Le stade anal est déjà dans le plaisir du « solide ». Or, la jouissance du fluide subsiste, il me semble, chez les femmes bien au-delà du stade dit oral : le plaisir du « ça coule » en elle, hors d’elle, voire : entre elles. (Ce sexe 137)

L’élément marin, c’est donc à la fois les eaux amniotiques... et c’est aussi, il me semble, quelque chose qui figure assez bien la jouissance féminine. (Corps 49)

La primauté ontologique de la femme et du fluide sont pour elle un des refoulés de la métaphysique patriarcale ; l’oubli du fluide participe du matricide qui, selon le mythe des origines chez Irigaray, fonde la culture occidentale : « Il commence à être dans et grâce aux fluides. » (L’oubli 35)

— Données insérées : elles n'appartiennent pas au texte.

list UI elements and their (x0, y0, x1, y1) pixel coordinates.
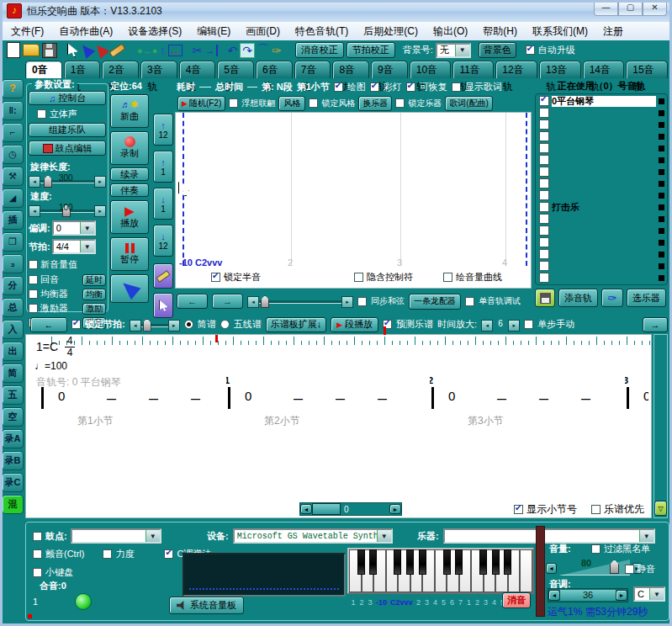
track-checkbox-0[interactable] (539, 96, 549, 106)
track-checkbox-1[interactable] (539, 108, 549, 118)
velocity-checkbox[interactable] (103, 549, 112, 559)
shift-down-12-button[interactable]: ↓12 (153, 225, 173, 257)
piano-black-key-0[interactable] (357, 549, 365, 575)
left-strip-item-1[interactable]: ‖: (2, 101, 24, 120)
select-cursor-button[interactable] (153, 293, 173, 318)
track-row-1[interactable] (537, 107, 666, 119)
single-track-debug-checkbox[interactable] (465, 297, 474, 306)
beat-mini-scrollbar[interactable]: ◂▸ (130, 319, 180, 331)
score-area[interactable]: 1=C 4 4 ♩=100 音轨号: 0 平台钢琴 0 ——— 第1小节 1 0… (25, 334, 652, 518)
track-row-9[interactable]: 打击乐 (537, 201, 666, 213)
select-range-icon[interactable]: ↔ (168, 45, 183, 56)
track-checkbox-9[interactable] (539, 202, 549, 212)
left-strip-item-10[interactable]: 总 (2, 298, 24, 317)
shift-up-12-button[interactable]: ↑12 (153, 114, 173, 146)
piano-black-key-11[interactable] (492, 549, 500, 575)
lock-semitone-checkbox[interactable] (211, 273, 220, 282)
track-square-11[interactable] (659, 228, 664, 234)
drum-beat-checkbox[interactable] (33, 532, 42, 541)
score-right-button[interactable]: → (643, 317, 668, 332)
console-button[interactable]: ♫ 控制台 (29, 91, 106, 105)
tab-1音轨[interactable]: 1音轨 (64, 61, 101, 78)
system-volume-button[interactable]: 系统音量板 (169, 597, 244, 614)
track-row-3[interactable] (537, 130, 666, 142)
track-square-15[interactable] (659, 275, 664, 281)
random-button[interactable]: ▶随机(F2) (177, 96, 225, 111)
tab-10音轨[interactable]: 10音轨 (410, 61, 452, 78)
tab-15音轨[interactable]: 15音轨 (626, 61, 668, 78)
lock-instrument-checkbox[interactable] (395, 98, 405, 108)
red-cone-tool-icon[interactable] (93, 41, 109, 58)
tab-5音轨[interactable]: 5音轨 (217, 61, 254, 78)
chevron-down-icon[interactable]: ▼ (377, 530, 391, 542)
v-stretch-icon[interactable]: ↕ (160, 44, 166, 56)
maximize-button[interactable]: ▢ (618, 1, 643, 16)
new-volume-checkbox[interactable] (29, 260, 38, 269)
speed-slider[interactable]: ◂▸ 100 (29, 204, 106, 216)
chevron-down-icon[interactable]: ▼ (649, 588, 664, 600)
track-row-0[interactable]: 0平台钢琴 (537, 95, 666, 107)
segment-play-button[interactable]: ▶段播放 (331, 317, 378, 332)
track-row-5[interactable] (537, 154, 666, 166)
step-left-button[interactable]: ← (177, 294, 208, 309)
track-row-15[interactable] (537, 272, 666, 284)
save-icon[interactable] (42, 43, 57, 58)
left-strip-item-9[interactable]: 分 (2, 276, 24, 295)
instrument-select[interactable]: 平台钢琴▼ (443, 528, 655, 544)
piano-keyboard[interactable] (347, 548, 534, 594)
piano-black-key-4[interactable] (406, 549, 414, 575)
beat-correct-button[interactable]: 节拍校正 (347, 42, 395, 58)
detune-select[interactable]: 0▼ (52, 220, 96, 236)
record-button[interactable]: 录制 (110, 131, 149, 165)
chevron-down-icon[interactable]: ▼ (639, 530, 653, 542)
track-row-8[interactable] (537, 189, 666, 201)
mute-correct-button[interactable]: 消音校正 (295, 42, 344, 58)
left-strip-item-18[interactable]: 录C (2, 473, 24, 492)
track-checkbox-4[interactable] (539, 143, 549, 153)
h-stretch-icon[interactable]: ●↔● (137, 45, 157, 56)
track-checkbox-15[interactable] (539, 273, 549, 283)
exciter-button[interactable]: 激励 (82, 303, 106, 315)
left-strip-item-19[interactable]: 混 (2, 495, 24, 514)
lights-checkbox[interactable] (370, 82, 379, 92)
tab-2音轨[interactable]: 2音轨 (102, 61, 139, 78)
sync-chord-checkbox[interactable] (357, 297, 367, 306)
track-square-13[interactable] (659, 252, 664, 257)
chevron-down-icon[interactable]: ▼ (80, 241, 94, 252)
scroll-left-arrow[interactable]: ◂ (300, 504, 312, 514)
time-zoom-stepper[interactable]: ◂▸6 (481, 319, 520, 331)
change-instrument-button[interactable]: 换乐器 (358, 96, 392, 111)
key-select[interactable]: C▼ (633, 586, 665, 602)
orchestrate-cone-button[interactable] (110, 274, 149, 303)
piano-black-key-12[interactable] (504, 549, 511, 575)
bg-no-select[interactable]: 无 ▼ (436, 43, 471, 58)
save-track-button[interactable] (535, 289, 555, 307)
menu-item-2[interactable]: 设备选择(S) (128, 24, 182, 39)
echo-checkbox[interactable] (29, 275, 38, 284)
auto-upgrade-checkbox[interactable] (526, 45, 535, 55)
track-checkbox-12[interactable] (539, 237, 549, 247)
hidden-control-checkbox[interactable] (354, 273, 363, 282)
track-checkbox-7[interactable] (539, 178, 549, 188)
tab-8音轨[interactable]: 8音轨 (332, 61, 369, 78)
track-row-4[interactable] (537, 142, 666, 154)
open-folder-icon[interactable] (23, 44, 40, 56)
piano-black-key-10[interactable] (479, 549, 487, 575)
track-checkbox-2[interactable] (539, 119, 549, 130)
mute-checkbox[interactable] (625, 565, 634, 574)
pitch-down-arrow[interactable]: ◂ (548, 590, 560, 601)
tab-4音轨[interactable]: 4音轨 (179, 61, 216, 78)
track-checkbox-11[interactable] (539, 225, 549, 236)
score-scrollbar[interactable]: ◂ 0 ▸ (299, 502, 402, 516)
tab-3音轨[interactable]: 3音轨 (140, 61, 177, 78)
menu-item-1[interactable]: 自动作曲(A) (59, 24, 113, 39)
melody-length-slider[interactable]: ◂▸ 300 (29, 175, 106, 187)
piano-black-key-8[interactable] (455, 549, 463, 575)
left-strip-item-17[interactable]: 录B (2, 451, 24, 470)
left-strip-item-0[interactable]: ? (2, 79, 24, 98)
brush-icon[interactable]: ✑ (272, 44, 282, 57)
left-strip-item-8[interactable]: ₃ (2, 254, 24, 273)
recoverable-checkbox[interactable] (406, 82, 415, 92)
numpad-checkbox[interactable] (33, 568, 42, 577)
track-checkbox-14[interactable] (539, 261, 549, 271)
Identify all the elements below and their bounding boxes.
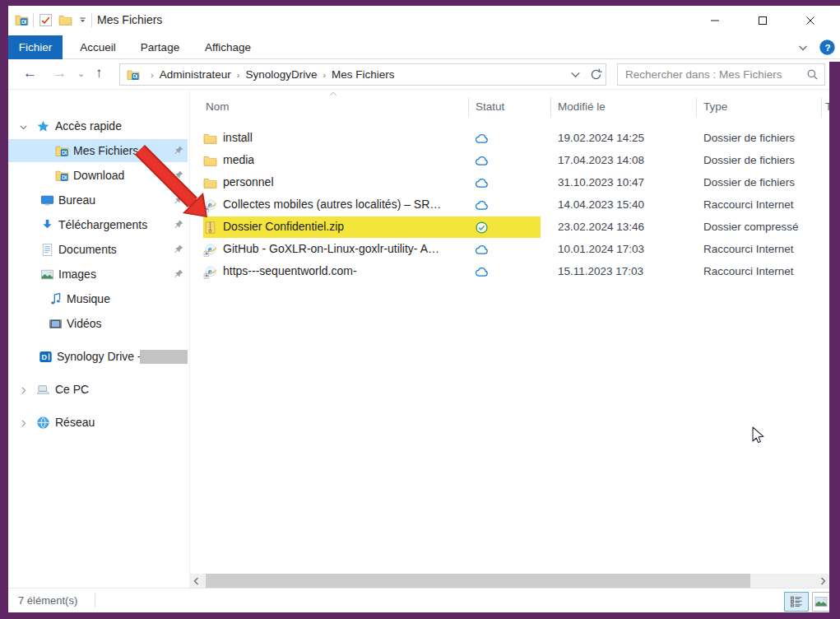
sidebar-item-synology-drive[interactable]: DSynology Drive -: [8, 345, 188, 368]
sidebar-item-ce-pc[interactable]: Ce PC: [8, 378, 188, 401]
ribbon-collapse-chevron-icon[interactable]: [796, 41, 810, 54]
column-header-statut[interactable]: Statut: [476, 100, 504, 113]
titlebar-separator: [33, 13, 34, 27]
close-button[interactable]: [791, 9, 829, 32]
breadcrumb-segment[interactable]: SynologyDrive: [245, 68, 317, 81]
details-view-button[interactable]: [784, 592, 809, 612]
thumbnails-view-button[interactable]: [812, 592, 830, 612]
breadcrumb-segment[interactable]: Administrateur: [160, 68, 231, 81]
tab-accueil[interactable]: Accueil: [72, 35, 124, 59]
star-icon: [36, 119, 50, 133]
titlebar-separator: [91, 13, 92, 27]
scroll-right-icon[interactable]: [815, 574, 829, 588]
address-dropdown-chevron-icon[interactable]: [569, 67, 582, 81]
file-row-4[interactable]: eCollectes mobiles (autres localités) – …: [189, 194, 832, 216]
column-divider[interactable]: [696, 97, 697, 117]
file-row-7[interactable]: ehttps---sequentworld.com-15.11.2023 17:…: [189, 261, 832, 283]
folder-icon: [203, 154, 217, 168]
back-button[interactable]: ←: [23, 63, 37, 84]
sidebar-item-telechargements[interactable]: Téléchargements: [8, 213, 188, 236]
svg-text:D: D: [62, 149, 66, 155]
pin-icon: [173, 170, 184, 181]
file-name[interactable]: media: [223, 153, 254, 166]
synology-folder-icon: D: [55, 169, 69, 183]
column-header-type[interactable]: Type: [703, 100, 727, 113]
status-separator: [95, 593, 95, 607]
sidebar-item-download[interactable]: DDownload: [8, 164, 188, 187]
history-chevron-icon[interactable]: ⌄: [77, 63, 85, 84]
qat-dropdown-icon[interactable]: [77, 13, 88, 27]
modified-date: 23.02.2024 13:46: [558, 221, 644, 233]
file-row-2[interactable]: media17.04.2023 14:08Dossier de fichiers: [189, 150, 832, 172]
cloud-status-icon: [475, 176, 489, 190]
properties-checkbox-icon[interactable]: [39, 13, 53, 27]
cloud-status-icon: [475, 265, 489, 279]
screenshot-crop-band: [829, 62, 840, 612]
status-bar: 7 élément(s): [8, 588, 840, 612]
sidebar-item-documents[interactable]: Documents: [8, 238, 188, 261]
tab-partage[interactable]: Partage: [133, 35, 187, 59]
new-folder-icon[interactable]: [58, 13, 72, 27]
folder-icon: [203, 176, 217, 190]
minimize-button[interactable]: [696, 9, 734, 32]
maximize-button[interactable]: [744, 9, 782, 32]
ie-shortcut-icon: e: [203, 243, 217, 257]
ie-shortcut-icon: e: [203, 198, 217, 212]
titlebar: D Mes Fichiers: [8, 6, 840, 35]
pin-icon: [173, 145, 184, 156]
sidebar-item-videos[interactable]: Vidéos: [8, 312, 188, 335]
file-row-6[interactable]: eGitHub - GoXLR-on-Linux-goxlr-utility- …: [189, 239, 832, 261]
address-location-icon: D: [127, 68, 140, 81]
help-icon[interactable]: ?: [819, 39, 836, 56]
sidebar-item-label: Download: [73, 169, 124, 182]
document-icon: [40, 243, 54, 257]
column-header-modifi-le[interactable]: Modifié le: [558, 100, 606, 113]
monitor-icon: [40, 193, 54, 207]
file-name[interactable]: install: [223, 131, 253, 144]
sidebar-item-bureau[interactable]: Bureau: [8, 188, 188, 212]
file-name[interactable]: Collectes mobiles (autres localités) – S…: [223, 198, 441, 211]
svg-text:D: D: [21, 19, 26, 25]
file-type: Raccourci Internet: [703, 265, 794, 277]
file-type: Raccourci Internet: [703, 243, 794, 255]
up-button[interactable]: ↑: [95, 63, 103, 84]
sidebar-item-label: Documents: [58, 243, 117, 256]
breadcrumb-segment[interactable]: Mes Fichiers: [332, 68, 395, 81]
address-box[interactable]: D ›Administrateur›SynologyDrive›Mes Fich…: [119, 63, 606, 86]
file-row-3[interactable]: personnel31.10.2023 10:47Dossier de fich…: [189, 172, 832, 194]
column-divider[interactable]: [550, 97, 551, 117]
breadcrumb: ›Administrateur›SynologyDrive›Mes Fichie…: [145, 68, 395, 81]
pin-icon: [173, 219, 184, 230]
scrollbar-thumb[interactable]: [206, 574, 750, 588]
sidebar-item-images[interactable]: Images: [8, 263, 188, 286]
refresh-icon[interactable]: [589, 67, 603, 81]
tab-fichier[interactable]: Fichier: [8, 35, 63, 59]
pin-icon: [173, 268, 184, 280]
sidebar-item-musique[interactable]: Musique: [8, 287, 188, 310]
column-header-nom[interactable]: Nom: [206, 100, 230, 113]
pin-icon: [173, 244, 184, 255]
forward-button[interactable]: →: [53, 63, 67, 84]
file-name[interactable]: Dossier Confidentiel.zip: [223, 220, 344, 233]
sidebar-item-reseau[interactable]: Réseau: [8, 411, 188, 434]
file-name[interactable]: personnel: [223, 175, 274, 188]
file-row-5[interactable]: Dossier Confidentiel.zip23.02.2024 13:46…: [189, 216, 832, 239]
redacted-text-block: [140, 350, 188, 364]
search-input[interactable]: [625, 65, 798, 84]
scroll-left-icon[interactable]: [189, 574, 203, 588]
column-divider[interactable]: [821, 97, 822, 117]
item-count: 7 élément(s): [18, 594, 77, 607]
file-name[interactable]: GitHub - GoXLR-on-Linux-goxlr-utility- A…: [223, 242, 439, 255]
horizontal-scrollbar[interactable]: [189, 574, 829, 588]
search-icon[interactable]: [806, 68, 819, 81]
column-divider[interactable]: [468, 97, 469, 117]
file-name[interactable]: https---sequentworld.com-: [223, 264, 357, 277]
file-list-pane: NomStatutModifié leTypeTa install19.02.2…: [189, 90, 832, 574]
sidebar-item-mes-fichiers[interactable]: DMes Fichiers: [8, 139, 188, 162]
video-icon: [49, 317, 63, 331]
tab-affichage[interactable]: Affichage: [197, 35, 259, 59]
file-type: Dossier compressé: [703, 221, 799, 233]
sidebar-item-acces-rapide[interactable]: Accès rapide: [8, 114, 188, 137]
synology-drive-icon: D: [39, 350, 53, 364]
file-row-1[interactable]: install19.02.2024 14:25Dossier de fichie…: [189, 128, 832, 150]
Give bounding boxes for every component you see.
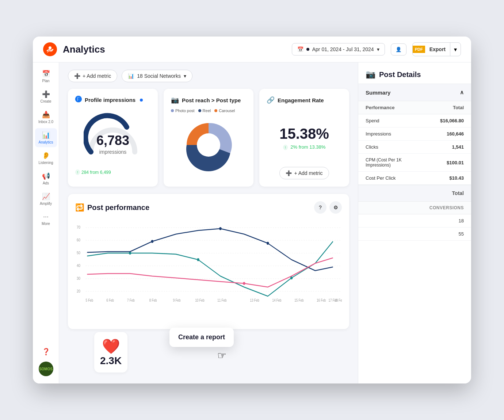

Incontestablement donc, le lien qu’établit Irigaray entre le fluide et le féminin repose sur une référence au corps féminin [9]. L’anti-essentialiste s’arrêterait là, rejetterait la revendication d’Irigaray comme fourvoyée et s’en détournerait, en oubliant, comme la plupart de ses critiques les plus virulents, de prendre en ligne de compte les écrits publiés depuis 1977, c’est-à-dire la majeure partie de son travail [10]. Ils passent ainsi à côté d’un aspect également difficile mais en fin de compte plus intéressant de ses écrits. Sur le fait qu’elle s’appuie sur l’univers de la science, notamment sur la physique (mais aussi la chimie, dans la mesure où les frontières entre elles ne sont pas toujours simples à tracer), qui jouit d’un privilège étrange, et peu examiné, dans l’univers conceptuel d’Irigaray [11]. En effet, dans ses écrits sur l’élément liquide féminin refoulé, la réalité de référence qu’Irigaray invoque avec le plus d’ardeur pour fonder ses affirmations, est moins physiologique que physique. C’est sur le fondement du matérialisme et non de l’essentialisme qu’Irigaray cherche à établir la vérité de son affirmation. Dans un essai intitulé « Le langage de l’homme », elle écrit : « Mais ce langage de(s) femme(s) est, encore aujourd’hui, censuré, réprimé, méconnu... alors même que la science de la dynamique des fluides en donne déjà partieliement l’interprétation. » (Parler 290-291, 289) Le réel chez Irigaray n’est ni impossible, ni inconnaissable : c’est le fluide. Ainsi, plus loin dans le même essai, Irigaray associe avec insistance le fluide et le réel, parlant du « réel de la dynamique des fluides  » et d’« une économie des flux réels ». (291)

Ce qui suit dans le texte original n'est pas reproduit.